# Smoked Salmon



## tightlines (Apr 5, 2008)

Just smoked my first salmon and it won't be my last. 
I mixed up a brine of water, salt, brown sugar, chilli powder and garlic, I marinated the fish fillets for 24hrs. 
I then spread the marinated fillets on a grill for my smoker box and used some she Oak saw dust in the bottom of the box for flavour.
I can't wait for the next salmon


----------



## bitisbitis (Jan 30, 2011)

Sounds good, now all I need is to catch some salmon.


----------



## tightlines (Apr 5, 2008)

Bertros said:


> Tightlines.. i'm guessing this was an Aussie Salmon? Did you skin and cut out the blood lines also?


Yes it was an Aussie Salmon. 
No, i left the skin on and blood lines in. 
I bled the fish after catching, then scaled and filleted it. 
I cut the fillets into pieces just so they would fit into a Tupperware container nicely, the fillets could be left whole if you had a container that would fit them.
I enjoyed them but the wife thought they were a bit salty.
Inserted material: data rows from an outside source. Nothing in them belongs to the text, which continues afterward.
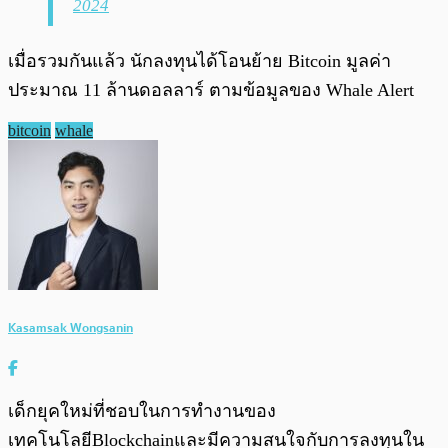
2024
เมื่อรวมกันแล้ว นักลงทุนได้โอนย้าย Bitcoin มูลค่า
ประมาณ 11 ล้านดอลลาร์ ตามข้อมูลของ Whale Alert
bitcoin
whale
Kasamsak Wongsanin
เด็กยุคใหม่ที่ชอบในการทำงานของ
เทคโนโลยีBlockchainและมีความสนใจกับการลงทุนใน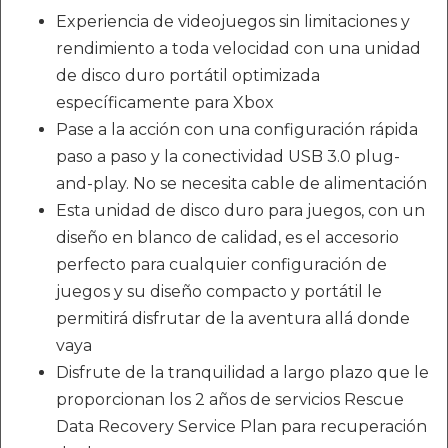
Experiencia de videojuegos sin limitaciones y
rendimiento a toda velocidad con una unidad
de disco duro portátil optimizada
específicamente para Xbox
Pase a la acción con una configuración rápida
paso a paso y la conectividad USB 3.0 plug-
and-play. No se necesita cable de alimentación
Esta unidad de disco duro para juegos, con un
diseño en blanco de calidad, es el accesorio
perfecto para cualquier configuración de
juegos y su diseño compacto y portátil le
permitirá disfrutar de la aventura allá donde
vaya
Disfrute de la tranquilidad a largo plazo que le
proporcionan los 2 años de servicios Rescue
Data Recovery Service Plan para recuperación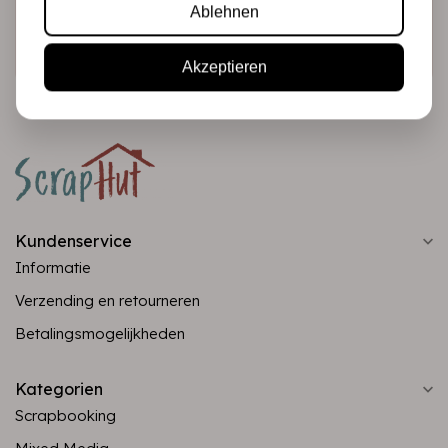
Ablehnen
Abonnieren
Akzeptieren
Kundenservice
Informatie
Verzending en retourneren
Betalingsmogelijkheden
Kategorien
Scrapbooking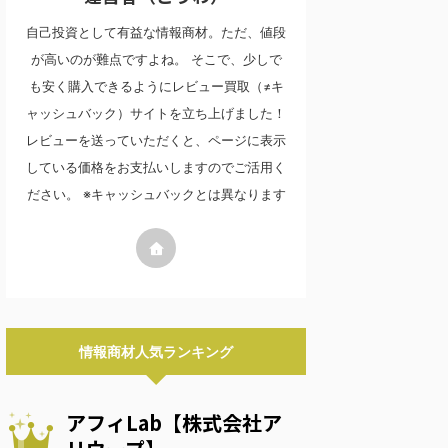
自己投資として有益な情報商材。ただ、値段
が高いのが難点ですよね。 そこで、少しで
も安く購入できるようにレビュー買取（≠キ
ャッシュバック）サイトを立ち上げました！
レビューを送っていただくと、ページに表示
している価格をお支払いしますのでご活用く
ださい。 ※キャッシュバックとは異なります
情報商材人気ランキング
アフィLab【株式会社ア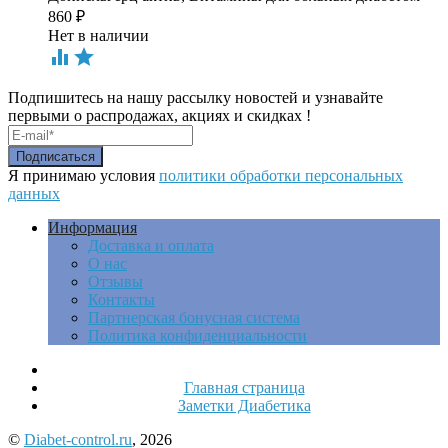
860
₽
Нет в наличии


Подпишитесь на нашу рассылку новостей и узнавайте
первыми о распродажах, акциях и скидках !
Я принимаю условия
политики обработки персональных
данных
Информация
Доставка и оплата
О нас
Отзывы
Контакты
Партнерская бонусная система
Политика конфиденциальности
Главная страница
Заметки Диабетика
©
Diabet-control.ru
, 2026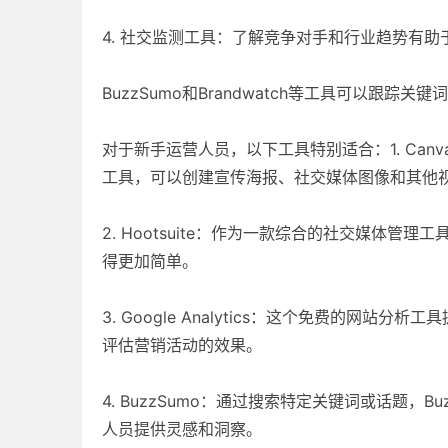
4. 社交监测工具：了解竞争对手和行业趋势有
BuzzSumo和Brandwatch等工具可以跟踪
对于新手运营人员，以下工具特别适合：1. Can
工具，可以创建宣传海报、社交媒体图像和其他
2. Hootsuite：作为一款综合的社交媒体管理
得更加简单。
3. Google Analytics：这个免费的
评估营销活动的效果。
4. BuzzSumo：通过搜索特定关键词或话题
人员提供灵感和洞察。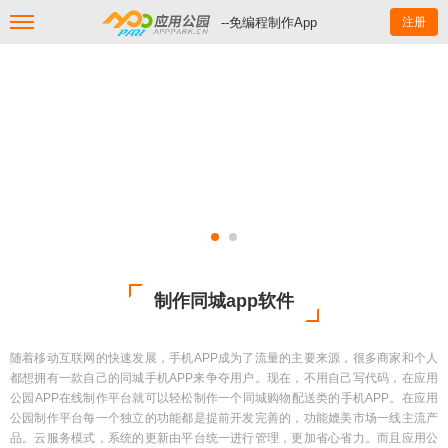
--免编程制作App
注册
制作同城app软件
随着移动互联网的快速发展，手机APP成为了流量的主要来源，很多商家和个人
都想拥有一款自己的同城手机APP来争夺用户。现在，不用自己写代码，在应用
公园APP在线制作平台就可以轻松制作一个同城购物配送类的手机APP。在应用
公园制作平台每一个独立的功能都是提前开发完善的，功能媲美市场一线主流产
品。云服务模式，系统的更新由平台统一进行管理，更加省心省力。而且应用公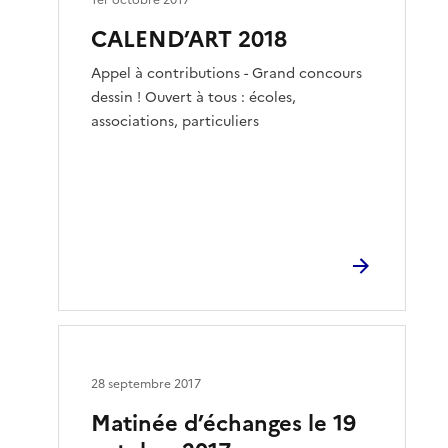
CALEND’ART 2018
Appel à contributions - Grand concours
dessin ! Ouvert à tous : écoles,
associations, particuliers
28 septembre 2017
Matinée d’échanges le 19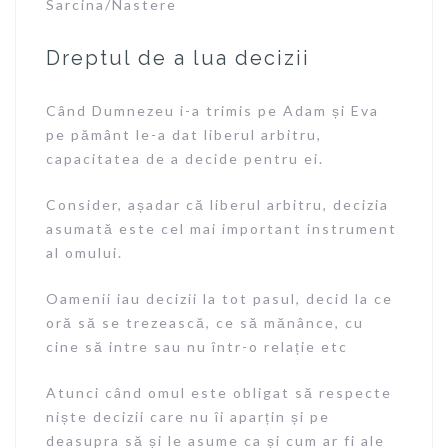
Sarcina/Nastere
Dreptul de a lua decizii
Când Dumnezeu i-a trimis pe Adam și Eva
pe pământ le-a dat liberul arbitru,
capacitatea de a decide pentru ei.
Consider, așadar că liberul arbitru, decizia
asumată este cel mai important instrument
al omului.
Oamenii iau decizii la tot pasul, decid la ce
oră să se trezească, ce să mănânce, cu
cine să intre sau nu într-o relație etc
Atunci când omul este obligat să respecte
niște decizii care nu îi aparțin și pe
deasupra să și le asume ca și cum ar fi ale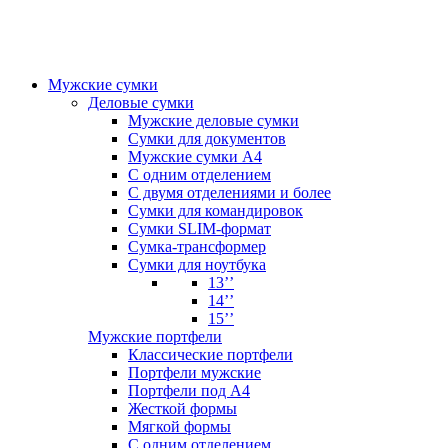
Мужские сумки
Деловые сумки
Мужские деловые сумки
Сумки для документов
Мужские сумки А4
С одним отделением
С двумя отделениями и более
Сумки для командировок
Сумки SLIM-формат
Сумка-трансформер
Сумки для ноутбука
13’’
14’’
15’’
Мужские портфели
Классические портфели
Портфели мужские
Портфели под А4
Жесткой формы
Мягкой формы
С одним отделением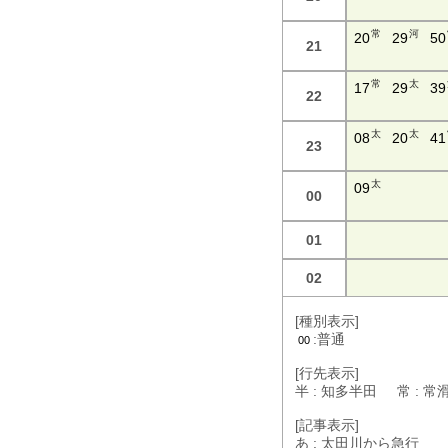
常
河
20
29
50
21
常
太
17
29
39
22
太
太
08
20
41
23
太
09
00
01
02
[種別表示]
:普通
00
[行先表示]
半 : 知多半田 常 : 
[記事表示]
あ : 太田川から急行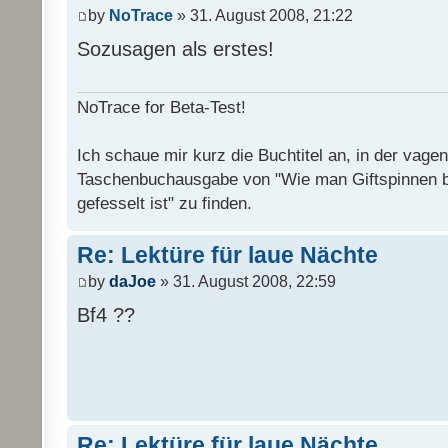
by
NoTrace
» 31. August 2008, 21:22
Sozusagen als erstes!
NoTrace for Beta-Test!
Ich schaue mir kurz die Buchtitel an, in der vage
Taschenbuchausgabe von "Wie man Giftspinnen 
gefesselt ist" zu finden.
Re: Lektüre für laue Nächte
by
daJoe
» 31. August 2008, 22:59
Bf4 ??
Re: Lektüre für laue Nächte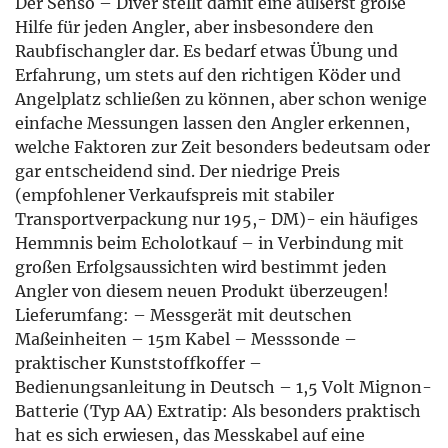
Der Senso – Diver stellt damit eine äußerst große
Hilfe für jeden Angler, aber insbesondere den
Raubfischangler dar. Es bedarf etwas Übung und
Erfahrung, um stets auf den richtigen Köder und
Angelplatz schließen zu können, aber schon wenige
einfache Messungen lassen den Angler erkennen,
welche Faktoren zur Zeit besonders bedeutsam oder
gar entscheidend sind. Der niedrige Preis
(empfohlener Verkaufspreis mit stabiler
Transportverpackung nur 195,- DM)- ein häufiges
Hemmnis beim Echolotkauf – in Verbindung mit
großen Erfolgsaussichten wird bestimmt jeden
Angler von diesem neuen Produkt überzeugen!
Lieferumfang: – Messgerät mit deutschen
Maßeinheiten – 15m Kabel – Messsonde –
praktischer Kunststoffkoffer –
Bedienungsanleitung in Deutsch – 1,5 Volt Mignon-
Batterie (Typ AA) Extratip: Als besonders praktisch
hat es sich erwiesen, das Messkabel auf eine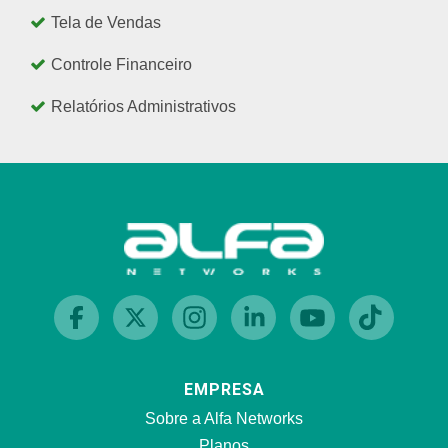
Tela de Vendas
Controle Financeiro
Relatórios Administrativos
EMPRESA
Sobre a Alfa Networks
Planos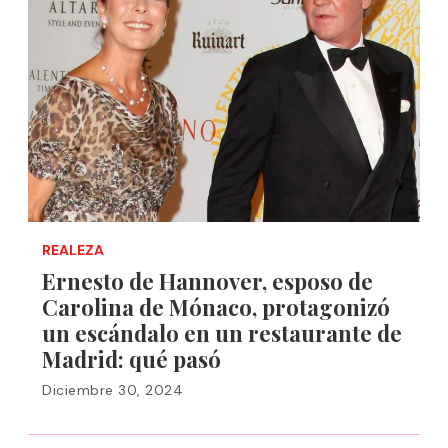
REALEZA
Ernesto de Hannover, esposo de
Carolina de Mónaco, protagonizó
un escándalo en un restaurante de
Madrid: qué pasó
Diciembre 30, 2024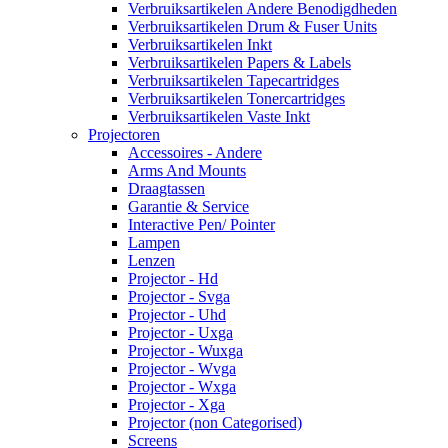
Verbruiksartikelen Andere Benodigdheden
Verbruiksartikelen Drum & Fuser Units
Verbruiksartikelen Inkt
Verbruiksartikelen Papers & Labels
Verbruiksartikelen Tapecartridges
Verbruiksartikelen Tonercartridges
Verbruiksartikelen Vaste Inkt
Projectoren
Accessoires - Andere
Arms And Mounts
Draagtassen
Garantie & Service
Interactive Pen/ Pointer
Lampen
Lenzen
Projector - Hd
Projector - Svga
Projector - Uhd
Projector - Uxga
Projector - Wuxga
Projector - Wvga
Projector - Wxga
Projector - Xga
Projector (non Categorised)
Screens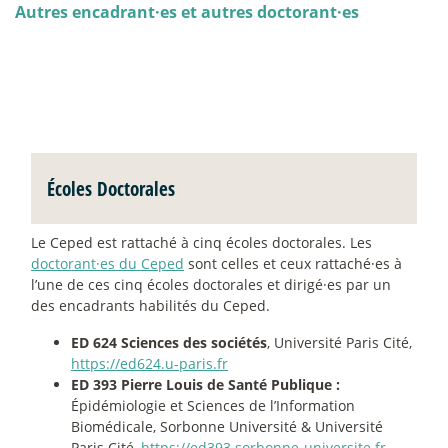
Autres encadrant
·
es et autres doctorant
·
es
Écoles Doctorales
Le Ceped est rattaché à cinq écoles doctorales. Les
doctorant
·
es du Ceped
sont celles et ceux rattaché
·
es à
l’une de ces cinq écoles doctorales et dirigé
·
es par un
des encadrants habilités du Ceped.
ED 624 Sciences des sociétés
, Université Paris Cité,
https://ed624.u-paris.fr
ED 393 Pierre Louis de Santé Publique :
Épidémiologie et Sciences de l’Information
Biomédicale, Sorbonne Université & Université
Paris Cité,
https://ed393.sorbonne-universite.fr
I guess the brine could be adjusted to suit your taste.


----------



## sarod420 (Sep 25, 2009)

kraley said:


> blech.
> 
> I can't believe they call it a salmon. yucko!


+1

sorry to anyone who likes them but they should be renamed Catfood fish


----------



## tightlines (Apr 5, 2008)

sarod420 said:


> kraley said:
> 
> 
> > blech.
> ...


Thats ok. More for those of us that do like them 
I would love to let you try my smoked salmon while sucking on a few coldies...MMMMMMMMMMMMM


----------



## Guest (Aug 13, 2011)

Sounds tasty! (what an odd expression...) :shock: 
Enjoy it while it lasts! Here's what Wikipedia has to tell about the Aussie salmon: "Due to declining numbers and ever-increasing annual catch sizes, the future viability of the Australian salmon stock has been put into question."


----------



## RackRaider (Nov 10, 2010)

Yum  , Just tried it, except without the garlic or chilli.
did'nt have salmon on hand so i tried it on some Spangled Perch, absolutley delicous.
i've renamed them poor mans trout now.


----------



## tightlines (Apr 5, 2008)

Glad you liked it Rackraider. Keep experimenting with the flavours and post the results.

Cheers


----------



## solatree (May 30, 2008)

Smoked Aussie salmon - yum. My daughter pinches some as soon as its smoked. They don't last long. Had some In sandwiches today with mayo and mixed salad leaves for lunch for me and Louise. I use half the salt in the brine recipe. The recipe says 1 cup of salt per litre of water but I find that too salty - so half the amount works well along with smome brown sugar.


----------



## FHM (Mar 21, 2008)

Yeah, I have smoked the salmon early this year on the round webber BBQ and they taste great. Just need to add less salt like the above poster suggested. 

Next time, I will try to smoke tailors, bonitos and maybe slimy mackerel.


----------



## rocky (Oct 23, 2008)

Tightlines, have been smoking aus salmon for a few years now in a simular way you have done it, I remove the blood line & skin Mmmmm, it is even better when cold then broken up & used in a Risotto or Paella makes a great meal. Cant eat it any other way though. sarod & kraley you dont know what you are missin. 

Cheers & Beers
Rocky


----------



## AJD (Jul 10, 2007)

Has anyone tried to smoke an eel?
Was wondering how the recipe would go with a pike eel, skinned, deboned etc?


----------



## jayman (Feb 7, 2010)

AJD said:


> Has anyone tried to smoke an eel?
> Was wondering how the recipe would go with a pike eel, skinned, deboned etc?


I havnt tried it but friends of mine used to. when smoking them i would knock the fillets off leave the skin on and once smoked peel the skin off before eating. recipe wise probs just experiment with other basic smoking recipes there plenty of the darn things around :lol: I couldnt find a recipe for smoked eel but you could always try jellied eel here is a recipe link http://historicalfoods.com/jellied-eels-recipe

if you try it let me know how it goes.

cheers jay


----------